A principal ironclad in the naval attack on Charleston, Montauk departed New York 24 December 1862, arriving Port Royal 19 January 1863 to join the South Atlantic Blockading Squadron. Taking advantage of the opportunity to test the ironclads 27 January, Du Pont sent Montauk, Seneca, Wissahickon, Dawn and C. P. Wiliiams to bombard Fort McAlister, Ga. Although hit 13 or 14 times, Montauk was undamaged. The ironclads made a second attack 1 February, badly battering the fort; but Montauk was hit 48 times. She destroyed blockade runner Rattlesnake 28 February in Ogeechee River but was herself damaged by a torpedo (mine) which exploded under her.
Montauk steamed into North Edison River 1 April in preparation for the attack on Charleston. At midafternoon on the 7th, Admiral Du Pontís ironclads attacked Fort Sumter. The Union ships braved intense fire from Confederates coast artillery, and kept their own guns operating effectively until withdrawing toward evening. Damage to the monitors prevented Du Pont from resuming the attack the next day.
The ironclads launched an attack on Fort Wagner, Morris Island 10 July. Gaining of this island was important as success would permit access to the interior defenses of Charleston Harbor. Assuming command of the naval forces, Dahlgren boarded Montauk 16 July and after consultation with the captains, renewed the attack on Fort Wagner and bombarded it daily until it was evacuated by the Confederates 6 September. The ships then turned their attention to Fort Sumter and Fort Moultrie operating for the rest of the year against these fortifications which guarded the Cradle of the Rebellion. However, the Confederate works were never to be taken by sea.

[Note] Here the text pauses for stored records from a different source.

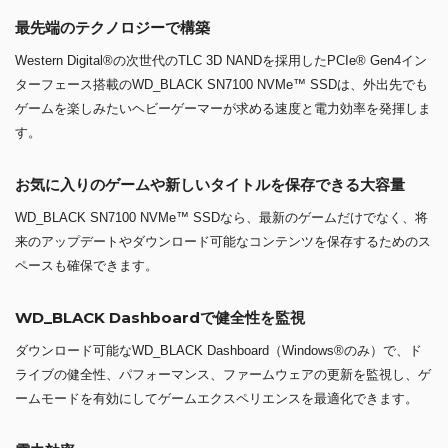
最先端のテクノロジーで構築
Western Digital®の次世代のTLC 3D NANDを採用したPCIe® Gen4イン
ターフェース搭載のWD_BLACK SN7100 NVMe™ SSDは、外出先でも
ゲームを楽しみたいヘビーゲーマーが求める速度と電力効率を発揮しま
す。
お気に入りのゲームや新しいタイトルを保存できる大容量
WD_BLACK SN7100 NVMe™ SSDなら、最新のゲームだけでなく、将
来のアップデートやダウンロード可能なコンテンツを保存するためのス
ペースも確保できます。
WD_BLACK Dashboardで健全性を監視
ダウンロード可能なWD_BLACK Dashboard（Windows®のみ）で、ド
ライブの健全性、パフォーマンス、ファームウェアの更新を監視し、ゲ
ームモードを有効にしてゲームエクスペリエンスを最適化できます。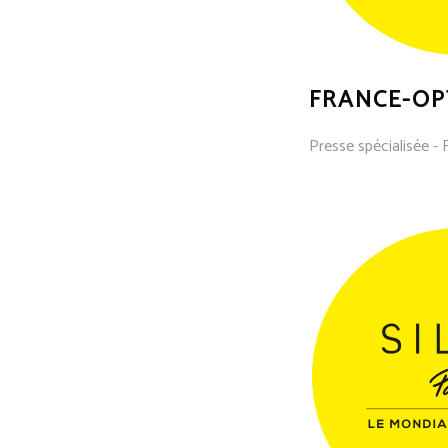
FRANCE-OP
Presse spécialisée - 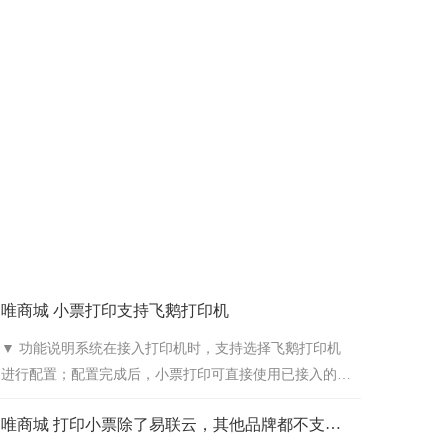
唯商城 小票打印支持飞鹅打印机
▼ 功能说明系统在接入打印机时，支持选择飞鹅打印机
进行配置；配置完成后，小票打印可直接使用已接入的飞
鹅打印机打印小票。
唯商城 打印小票除了易联云，其他品牌都不支持
吗？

Montauk remained off Charleston until July 1864 when she shifted operations to the Stono River. In February 1865, she transferred to the Cape Fear River. Proceeding to Washington after the end of the conflict, she served as a floating bier for assassin John Wilkes Booth 27 April and a floating prison for six accomplices.
Decommissioning at Philadelphia in 1865, she remained there, until sold to Frank Samuel 14 April 1904.